Hemodynamic Changes in the Elderly
Most research on the hemodynamic effects of abdominal insufflation has been conducted in young healthy patients. Therefore, little is known about the impact of the pneumoperitoneum in the elderly population, who often present with significant comorbidity. When compared with healthy patients, patients with significant comorbidity have been shown to exhibit exaggerated hemodynamic responses to pneumoperitoneum.32,33 The cumulative effects of carbon dioxide gas (CO2) in the pneumoperitoneum and the reverse Trendelenburg position can result in moderate decreases in CO, as well as significant increases in filling pressures and afterload in sick patients. In one study of patients undergoing laparoscopic colorectal surgery, elderly patients exhibited greater increases in central venous pressure (CVP) and decreases in MAP, as compared with younger, healthier patients.33 In addition, the magnitude of these changes at different time intervals was also greater in the elderly population. These findings may reflect baseline physiologic differences in organ function and compensatory mechanisms in the elderly population.33
Respiratory Effects
Although laparoscopic surgery is associated with a significant decrease in postoperative respiratory complications, intraoperative pulmonary function is greatly impacted by both the mechanical effects of the pneumoperitoneum and introduction of CO2 into the intraperitoneal cavity itself.
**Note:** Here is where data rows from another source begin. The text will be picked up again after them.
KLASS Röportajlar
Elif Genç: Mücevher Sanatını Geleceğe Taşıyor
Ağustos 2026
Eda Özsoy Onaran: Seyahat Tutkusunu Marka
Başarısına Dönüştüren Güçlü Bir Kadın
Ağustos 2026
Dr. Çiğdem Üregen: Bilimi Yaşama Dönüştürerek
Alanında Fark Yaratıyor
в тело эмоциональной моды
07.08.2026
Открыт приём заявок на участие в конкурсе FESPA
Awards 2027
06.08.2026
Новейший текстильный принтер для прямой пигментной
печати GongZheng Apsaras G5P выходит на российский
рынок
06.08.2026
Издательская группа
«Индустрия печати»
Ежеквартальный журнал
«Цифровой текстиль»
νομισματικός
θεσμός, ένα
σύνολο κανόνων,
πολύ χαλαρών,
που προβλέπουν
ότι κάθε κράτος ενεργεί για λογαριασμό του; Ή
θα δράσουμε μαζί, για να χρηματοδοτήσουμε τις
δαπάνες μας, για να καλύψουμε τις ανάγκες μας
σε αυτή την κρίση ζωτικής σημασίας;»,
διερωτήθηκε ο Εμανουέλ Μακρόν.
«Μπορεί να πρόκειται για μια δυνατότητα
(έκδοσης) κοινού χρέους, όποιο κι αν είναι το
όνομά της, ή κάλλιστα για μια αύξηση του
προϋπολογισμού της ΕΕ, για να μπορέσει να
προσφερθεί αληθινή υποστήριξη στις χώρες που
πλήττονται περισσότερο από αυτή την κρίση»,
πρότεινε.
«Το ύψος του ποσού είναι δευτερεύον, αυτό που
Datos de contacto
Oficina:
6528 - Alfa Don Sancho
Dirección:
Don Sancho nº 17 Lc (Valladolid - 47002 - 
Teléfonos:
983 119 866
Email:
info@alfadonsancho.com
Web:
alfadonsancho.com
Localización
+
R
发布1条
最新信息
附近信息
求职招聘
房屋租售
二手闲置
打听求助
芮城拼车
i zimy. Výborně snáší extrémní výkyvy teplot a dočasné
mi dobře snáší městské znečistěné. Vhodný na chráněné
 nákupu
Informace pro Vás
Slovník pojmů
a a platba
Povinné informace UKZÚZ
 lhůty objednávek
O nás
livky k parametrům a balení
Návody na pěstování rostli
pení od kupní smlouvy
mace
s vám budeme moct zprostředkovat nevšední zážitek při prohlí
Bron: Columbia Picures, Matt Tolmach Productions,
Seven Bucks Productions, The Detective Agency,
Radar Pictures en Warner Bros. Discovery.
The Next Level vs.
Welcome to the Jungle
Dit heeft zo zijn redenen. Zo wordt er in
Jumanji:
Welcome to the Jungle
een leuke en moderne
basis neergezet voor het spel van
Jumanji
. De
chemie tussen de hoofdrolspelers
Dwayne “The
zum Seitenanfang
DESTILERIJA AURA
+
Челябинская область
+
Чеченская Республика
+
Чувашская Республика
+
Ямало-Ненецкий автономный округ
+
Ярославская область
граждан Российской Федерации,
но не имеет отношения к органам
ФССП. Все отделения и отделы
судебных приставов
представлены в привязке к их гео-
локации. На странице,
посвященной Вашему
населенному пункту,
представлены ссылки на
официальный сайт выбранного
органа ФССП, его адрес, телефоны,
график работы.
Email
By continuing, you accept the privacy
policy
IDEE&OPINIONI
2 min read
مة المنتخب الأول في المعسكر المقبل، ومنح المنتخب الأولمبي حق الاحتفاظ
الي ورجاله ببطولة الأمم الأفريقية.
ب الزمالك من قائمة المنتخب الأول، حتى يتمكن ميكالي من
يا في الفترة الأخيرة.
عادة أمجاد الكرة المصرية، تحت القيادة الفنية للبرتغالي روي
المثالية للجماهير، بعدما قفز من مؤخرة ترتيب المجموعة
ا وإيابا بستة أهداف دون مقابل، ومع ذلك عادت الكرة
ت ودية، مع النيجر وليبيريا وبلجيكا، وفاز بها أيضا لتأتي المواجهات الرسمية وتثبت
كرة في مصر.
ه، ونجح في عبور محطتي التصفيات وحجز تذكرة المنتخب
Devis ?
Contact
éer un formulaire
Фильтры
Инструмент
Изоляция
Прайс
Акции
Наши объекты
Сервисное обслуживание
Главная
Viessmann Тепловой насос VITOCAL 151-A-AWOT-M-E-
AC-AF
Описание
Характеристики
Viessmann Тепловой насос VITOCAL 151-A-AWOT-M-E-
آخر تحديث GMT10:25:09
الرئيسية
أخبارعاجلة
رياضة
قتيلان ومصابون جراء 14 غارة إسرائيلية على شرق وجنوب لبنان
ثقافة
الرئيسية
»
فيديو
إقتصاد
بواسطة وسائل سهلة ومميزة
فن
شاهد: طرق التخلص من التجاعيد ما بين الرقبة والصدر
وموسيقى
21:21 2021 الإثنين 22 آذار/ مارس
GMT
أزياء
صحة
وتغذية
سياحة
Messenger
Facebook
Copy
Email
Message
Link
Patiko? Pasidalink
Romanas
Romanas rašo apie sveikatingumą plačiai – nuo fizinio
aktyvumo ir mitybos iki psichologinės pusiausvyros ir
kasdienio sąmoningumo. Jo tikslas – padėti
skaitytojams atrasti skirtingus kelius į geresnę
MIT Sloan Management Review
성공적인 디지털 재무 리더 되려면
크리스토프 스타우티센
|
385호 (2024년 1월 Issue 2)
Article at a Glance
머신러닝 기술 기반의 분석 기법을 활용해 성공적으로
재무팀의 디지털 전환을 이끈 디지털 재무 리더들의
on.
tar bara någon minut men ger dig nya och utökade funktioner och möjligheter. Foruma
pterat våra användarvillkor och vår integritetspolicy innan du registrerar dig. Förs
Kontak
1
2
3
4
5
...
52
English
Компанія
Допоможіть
Increases in intraabdominal pressure shift the end-expiratory position of the diaphragm cephalad, decrease functional residual capacity (FRC), and create areas of atelectasis, making ventilation difficult.34 In addition, CO2 insufflation causes acid-base alterations that can have deleterious effects on multiple organ systems.35
In the presence of fixed minute ventilation, CO2 pneumoperitoneum is associated with increases in the partial pressure of arterial CO2 (Paco2) and end-tidal CO2 (ETco2) with or without acidosis.35 The increases in Paco2 are primarily caused by CO2 absorption through the peritoneal serosa secondary to the increased intraabdominal pressure caused by the pneumoperitoneum. The resultant acidosis is considered to be respiratory rather than metabolic in nature. Studies show that during laparoscopy, decreases in arterial pH are accompanied by a rise in partial pressure of carbon dioxide (Pco2), but not by increases in lactate or decreases in the apparent strong ion difference (SIDa).35 These parameters return to baseline after discontinuation of CO2 insufflation. Maximum absorption of CO2 is noted with an intraabdominal pressure of 10 torr (mmHg pressure). Paco2 levels are noted to reach a plateau approximately 40 minutes after the induction of the peritoneum.35–37
A major concern during the creation of the pneumoperitoneum involves the risk of subcutaneous tracking of CO2 through misplaced trocars or rents in the peritoneum that develop during trocar placement. Compared with intraperitoneal insufflation of CO2, extraperitoneal insufflation (subcutaneous absorption) has been associated with an unusually rapid increase in Paco2 and exceptionally high, sustained levels of CO2.38–40 Cases of pneumopericardium and severe emphysema of the orbit have been documented after subcutaneous absorption of CO2.38,39 Factors that increase the incidence and degree include body mass index (BMI) less than 25, prolonged operative time, higher end-tidal carbon dioxide tensions, and operative approach.40,41 Although mild hypercapnia (45 to 50 torr) is not believed to be clinically significant, profound hypercapnia with Paco2 levels in the range of 50 to 70 torr is associated with physiologic effects such as increased cerebral blood flow, peripheral vasodilation, pulmonary vasoconstriction, and increased risk of cardiac dysrhythmia.20,42
The mechanical effects of peritoneal insufflation impair ventilation. Insufflation of the peritoneum displaces the diaphragm in a cephalad direction, decreases functional residual capacity, decreases vital capacity, and in turn induces collapse of the dependent regions of the lungs.34,43 Perfusion of these nonventilated alveoli causes the development of pulmonary shunt with impaired oxygenation and CO2 elimination.34,43 The development of atelectasis is also associated with an increase in the arterial to end-tidal Pco2 difference.34 Therefore, techniques such as transcutaneous carbon dioxide (PTco2) monitoring may serve as a better predictor of arterial carbon dioxide (Paco2) levels than end-tidal Paco2 monitoring.44 Increases in intraabdominal pressure also affect pulmonary compliance; in supine patients, pulmonary compliance has been observed to be reduced by 43%.20,32
The impact of atelectasis on gas exchange has been shown to be offset by a redistribution of perfusion away from collapsed lung units when the pneumoperitoneum is established.43,44 Although the exact mechanism is not known, it appears to be the result of activation of the hypoxic pulmonary vasoconstriction (HPV) reflex.43 Because many anesthetics inhibit the HPV reflex, increases in ventilation/perfusion () mismatching and changes in oxygenation during laparoscopic surgery may reflect the physiologic effects of the anesthetics used, rather than the impact of the pneumoperitoneum itself. This may have implications for the choice of anesthetics used during these procedures. Physiologic pulmonary changes associated with pneumoperitoneum are listed in Box 31-3.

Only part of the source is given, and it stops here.